The payoff is rigour: SHAP values come with guarantees (they always add up to the prediction, equal features get equal credit) that LIME’s ad-hoc fitting can’t promise. In Python it’s refreshingly direct:

import shap
import xgboost

model = xgboost.XGBClassifier().fit(X_train, y_train)

# TreeExplainer is fast and exact for tree ensembles
explainer = shap.TreeExplainer(model)
shap_values = explainer(X_test)

# Why did the model decide THIS one row the way it did?
shap.plots.waterfall(shap_values[0])

# Zoom out: which features matter across the whole test set?
shap.plots.beeswarm(shap_values)

That same shap_values object gives you a local waterfall and a global beeswarm — one computation, both questions answered.

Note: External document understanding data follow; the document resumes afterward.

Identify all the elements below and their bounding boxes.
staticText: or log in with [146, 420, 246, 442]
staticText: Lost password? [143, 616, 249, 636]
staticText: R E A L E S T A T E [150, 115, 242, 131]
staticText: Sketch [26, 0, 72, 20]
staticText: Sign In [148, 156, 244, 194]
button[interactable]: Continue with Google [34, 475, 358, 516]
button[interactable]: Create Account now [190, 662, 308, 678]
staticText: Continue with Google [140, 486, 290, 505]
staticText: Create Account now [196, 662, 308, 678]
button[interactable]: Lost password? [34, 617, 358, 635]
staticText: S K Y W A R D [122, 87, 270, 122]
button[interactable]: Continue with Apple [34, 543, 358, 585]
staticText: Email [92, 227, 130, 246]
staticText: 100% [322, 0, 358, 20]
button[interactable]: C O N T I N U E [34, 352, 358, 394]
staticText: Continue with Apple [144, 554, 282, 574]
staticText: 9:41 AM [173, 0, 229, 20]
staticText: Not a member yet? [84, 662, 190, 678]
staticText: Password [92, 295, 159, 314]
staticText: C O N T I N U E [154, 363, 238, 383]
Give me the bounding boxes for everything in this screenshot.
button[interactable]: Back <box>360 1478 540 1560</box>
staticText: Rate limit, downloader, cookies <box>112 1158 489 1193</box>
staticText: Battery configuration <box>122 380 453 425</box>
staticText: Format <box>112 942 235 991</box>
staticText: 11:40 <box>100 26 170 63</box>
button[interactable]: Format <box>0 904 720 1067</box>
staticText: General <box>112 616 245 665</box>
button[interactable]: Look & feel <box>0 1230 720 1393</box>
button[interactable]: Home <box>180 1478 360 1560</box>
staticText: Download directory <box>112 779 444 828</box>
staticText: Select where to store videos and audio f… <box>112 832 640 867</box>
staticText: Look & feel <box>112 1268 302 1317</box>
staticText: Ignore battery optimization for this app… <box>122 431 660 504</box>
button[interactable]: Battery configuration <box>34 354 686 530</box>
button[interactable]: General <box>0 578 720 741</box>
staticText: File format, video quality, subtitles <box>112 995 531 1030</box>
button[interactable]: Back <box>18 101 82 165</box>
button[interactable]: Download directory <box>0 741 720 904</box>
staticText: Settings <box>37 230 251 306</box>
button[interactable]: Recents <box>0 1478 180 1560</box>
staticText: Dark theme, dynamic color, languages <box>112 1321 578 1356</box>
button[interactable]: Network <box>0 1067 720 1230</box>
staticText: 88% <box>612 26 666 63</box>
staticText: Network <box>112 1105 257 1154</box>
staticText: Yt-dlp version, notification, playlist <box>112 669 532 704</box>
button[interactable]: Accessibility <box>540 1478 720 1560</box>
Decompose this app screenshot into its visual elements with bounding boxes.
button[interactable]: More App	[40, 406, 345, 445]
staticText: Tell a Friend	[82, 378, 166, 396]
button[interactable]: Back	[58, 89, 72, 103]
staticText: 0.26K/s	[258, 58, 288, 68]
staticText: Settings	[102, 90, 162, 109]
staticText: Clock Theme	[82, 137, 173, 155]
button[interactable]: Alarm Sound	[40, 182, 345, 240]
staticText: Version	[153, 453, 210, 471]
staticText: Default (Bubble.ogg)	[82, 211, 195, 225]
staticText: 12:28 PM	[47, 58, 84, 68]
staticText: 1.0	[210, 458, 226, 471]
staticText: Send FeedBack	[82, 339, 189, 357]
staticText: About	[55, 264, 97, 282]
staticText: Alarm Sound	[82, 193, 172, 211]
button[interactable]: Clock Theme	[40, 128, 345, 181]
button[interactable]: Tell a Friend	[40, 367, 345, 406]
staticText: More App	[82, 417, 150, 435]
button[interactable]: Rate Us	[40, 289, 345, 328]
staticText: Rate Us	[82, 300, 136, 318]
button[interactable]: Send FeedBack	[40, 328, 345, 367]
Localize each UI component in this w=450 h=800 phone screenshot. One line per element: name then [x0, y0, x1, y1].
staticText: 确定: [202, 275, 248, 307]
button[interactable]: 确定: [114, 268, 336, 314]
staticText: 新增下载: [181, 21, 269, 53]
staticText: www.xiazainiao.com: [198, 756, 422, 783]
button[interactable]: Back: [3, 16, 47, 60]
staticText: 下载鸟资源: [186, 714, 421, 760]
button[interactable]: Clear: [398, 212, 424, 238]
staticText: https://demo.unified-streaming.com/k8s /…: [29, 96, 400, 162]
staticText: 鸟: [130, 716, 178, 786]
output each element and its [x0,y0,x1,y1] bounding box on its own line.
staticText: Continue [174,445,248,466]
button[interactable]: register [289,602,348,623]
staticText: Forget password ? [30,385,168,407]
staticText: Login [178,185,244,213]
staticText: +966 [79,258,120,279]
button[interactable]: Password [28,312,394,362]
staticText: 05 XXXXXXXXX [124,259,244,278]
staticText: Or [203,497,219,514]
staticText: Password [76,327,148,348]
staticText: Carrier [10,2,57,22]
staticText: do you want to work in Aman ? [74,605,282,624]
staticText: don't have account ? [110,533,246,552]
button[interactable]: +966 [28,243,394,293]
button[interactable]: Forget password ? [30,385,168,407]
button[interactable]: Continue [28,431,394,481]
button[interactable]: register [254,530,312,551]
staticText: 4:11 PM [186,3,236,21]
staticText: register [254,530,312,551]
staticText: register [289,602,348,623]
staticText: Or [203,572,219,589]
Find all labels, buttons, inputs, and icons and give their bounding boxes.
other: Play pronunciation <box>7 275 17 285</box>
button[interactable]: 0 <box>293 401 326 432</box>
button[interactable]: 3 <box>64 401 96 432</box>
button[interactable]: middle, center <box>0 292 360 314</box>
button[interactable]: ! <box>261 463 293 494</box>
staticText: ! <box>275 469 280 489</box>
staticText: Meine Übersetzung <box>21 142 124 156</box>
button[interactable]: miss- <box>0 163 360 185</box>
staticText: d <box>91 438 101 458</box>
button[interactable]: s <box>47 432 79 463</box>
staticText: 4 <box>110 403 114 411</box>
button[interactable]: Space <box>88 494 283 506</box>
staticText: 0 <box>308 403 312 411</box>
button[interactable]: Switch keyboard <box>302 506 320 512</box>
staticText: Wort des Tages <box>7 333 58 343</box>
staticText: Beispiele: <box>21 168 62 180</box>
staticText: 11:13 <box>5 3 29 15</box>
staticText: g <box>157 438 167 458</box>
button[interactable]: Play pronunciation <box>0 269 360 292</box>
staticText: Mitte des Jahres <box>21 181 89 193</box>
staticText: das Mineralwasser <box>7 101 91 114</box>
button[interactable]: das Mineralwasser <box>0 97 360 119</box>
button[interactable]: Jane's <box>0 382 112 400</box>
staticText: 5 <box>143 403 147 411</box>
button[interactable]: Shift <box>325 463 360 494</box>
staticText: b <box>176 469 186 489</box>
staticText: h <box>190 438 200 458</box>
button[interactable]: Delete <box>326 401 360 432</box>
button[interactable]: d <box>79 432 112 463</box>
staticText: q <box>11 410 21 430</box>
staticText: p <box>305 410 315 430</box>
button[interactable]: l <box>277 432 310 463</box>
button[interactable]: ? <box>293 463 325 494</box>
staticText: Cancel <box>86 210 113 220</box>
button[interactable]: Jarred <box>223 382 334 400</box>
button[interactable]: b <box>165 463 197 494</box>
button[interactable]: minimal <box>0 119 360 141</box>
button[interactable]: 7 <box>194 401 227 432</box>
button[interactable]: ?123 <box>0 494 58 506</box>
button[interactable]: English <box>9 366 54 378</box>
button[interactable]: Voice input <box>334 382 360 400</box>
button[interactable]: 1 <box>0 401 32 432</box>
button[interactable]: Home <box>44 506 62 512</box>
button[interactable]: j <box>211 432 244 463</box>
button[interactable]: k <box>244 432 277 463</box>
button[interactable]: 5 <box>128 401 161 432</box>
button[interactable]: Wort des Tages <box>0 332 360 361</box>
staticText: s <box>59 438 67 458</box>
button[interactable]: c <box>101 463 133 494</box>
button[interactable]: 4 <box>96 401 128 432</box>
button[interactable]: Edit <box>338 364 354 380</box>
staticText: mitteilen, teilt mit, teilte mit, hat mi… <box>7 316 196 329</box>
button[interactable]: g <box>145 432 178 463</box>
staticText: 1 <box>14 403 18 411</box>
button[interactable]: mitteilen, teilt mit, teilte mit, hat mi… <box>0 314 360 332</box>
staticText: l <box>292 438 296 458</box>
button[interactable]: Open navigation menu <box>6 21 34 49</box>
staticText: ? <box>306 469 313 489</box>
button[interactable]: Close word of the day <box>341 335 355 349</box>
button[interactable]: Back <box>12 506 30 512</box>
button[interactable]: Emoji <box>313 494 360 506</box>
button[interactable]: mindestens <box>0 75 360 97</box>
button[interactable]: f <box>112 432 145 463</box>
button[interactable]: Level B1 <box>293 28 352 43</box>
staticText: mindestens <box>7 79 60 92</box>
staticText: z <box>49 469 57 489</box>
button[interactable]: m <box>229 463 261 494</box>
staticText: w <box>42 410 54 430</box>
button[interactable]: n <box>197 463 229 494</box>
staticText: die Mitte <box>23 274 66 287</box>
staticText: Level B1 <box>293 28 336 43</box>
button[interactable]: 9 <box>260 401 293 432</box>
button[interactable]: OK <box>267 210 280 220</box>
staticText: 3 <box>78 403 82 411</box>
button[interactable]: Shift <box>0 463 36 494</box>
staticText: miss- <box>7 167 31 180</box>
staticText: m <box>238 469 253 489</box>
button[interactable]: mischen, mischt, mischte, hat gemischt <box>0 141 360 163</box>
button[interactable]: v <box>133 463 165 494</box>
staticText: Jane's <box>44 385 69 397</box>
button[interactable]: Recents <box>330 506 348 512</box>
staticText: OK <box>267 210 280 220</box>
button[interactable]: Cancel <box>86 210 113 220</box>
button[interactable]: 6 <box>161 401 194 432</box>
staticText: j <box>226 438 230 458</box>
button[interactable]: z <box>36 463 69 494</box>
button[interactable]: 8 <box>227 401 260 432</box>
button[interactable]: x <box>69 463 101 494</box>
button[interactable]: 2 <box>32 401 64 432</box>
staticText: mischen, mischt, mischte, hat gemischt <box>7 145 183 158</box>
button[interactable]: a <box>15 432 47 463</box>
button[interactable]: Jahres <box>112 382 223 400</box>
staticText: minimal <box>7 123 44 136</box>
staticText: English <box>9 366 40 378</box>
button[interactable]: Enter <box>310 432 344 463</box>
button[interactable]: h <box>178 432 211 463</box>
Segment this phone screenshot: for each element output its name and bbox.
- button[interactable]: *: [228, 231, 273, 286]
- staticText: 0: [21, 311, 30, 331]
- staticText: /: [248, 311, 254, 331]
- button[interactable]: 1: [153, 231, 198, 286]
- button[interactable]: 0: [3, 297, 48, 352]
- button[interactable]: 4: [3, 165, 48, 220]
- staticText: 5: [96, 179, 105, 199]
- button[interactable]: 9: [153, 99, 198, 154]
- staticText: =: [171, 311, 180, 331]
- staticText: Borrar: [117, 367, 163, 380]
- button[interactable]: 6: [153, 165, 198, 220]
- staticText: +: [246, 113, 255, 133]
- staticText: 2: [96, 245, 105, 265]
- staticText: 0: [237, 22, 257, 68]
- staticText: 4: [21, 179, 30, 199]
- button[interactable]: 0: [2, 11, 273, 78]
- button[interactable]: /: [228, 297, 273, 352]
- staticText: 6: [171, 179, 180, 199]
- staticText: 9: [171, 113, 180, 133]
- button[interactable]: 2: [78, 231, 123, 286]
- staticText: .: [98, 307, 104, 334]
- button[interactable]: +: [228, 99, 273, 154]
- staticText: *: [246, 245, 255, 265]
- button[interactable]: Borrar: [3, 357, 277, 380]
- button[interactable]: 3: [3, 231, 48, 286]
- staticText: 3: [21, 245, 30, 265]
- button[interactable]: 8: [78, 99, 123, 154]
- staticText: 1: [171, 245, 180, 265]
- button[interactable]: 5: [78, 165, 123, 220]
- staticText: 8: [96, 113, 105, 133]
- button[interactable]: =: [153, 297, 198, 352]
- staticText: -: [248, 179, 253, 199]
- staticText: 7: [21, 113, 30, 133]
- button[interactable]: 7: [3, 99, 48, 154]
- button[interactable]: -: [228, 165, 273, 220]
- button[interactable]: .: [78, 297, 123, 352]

When to use which (and the fine print)

A rough rule of thumb:

Reach for SHAP when you want consistency, trustworthy global feature importance, or you’re working with tree models — TreeExplainer is fast and exact. It’s the safer default for anything you’ll defend to a regulator.
Reach for LIME when you need a quick, cheap, intuitive read on a single prediction, especially for text or images where its “highlight the influential words/pixels” output is delightfully concrete.

Now the caveats, because both share an awkward secret: correlated features break the intuition. Both methods simulate “removing” a feature by sampling values for it, which can conjure absurd, impossible data points — a 25-year-old with 40 years of work experience — and credit gets smeared across correlated features in misleading ways. SHAP offers an interventional mode and correlation-aware masking to mitigate this, but it’s not magic.

The other cost is literal: exact SHAP over many features is combinatorially expensive. KernelExplainer approximates it for any model, but on a big dataset you’ll be waiting. (Tree models dodge this; their structure makes SHAP cheap.)

The takeaway

Treat explanations as hypotheses, not gospel. Here’s a workable default: use SHAP’s TreeExplainer for your tree-based models to get both local waterfalls and global importance from one run; pull out LIME when you need a fast, vivid single-instance explanation on text or images. Whatever you get back, sanity-check it against domain knowledge and stay suspicious when your features are correlated. An explanation you blindly trust is just a more articulate black box.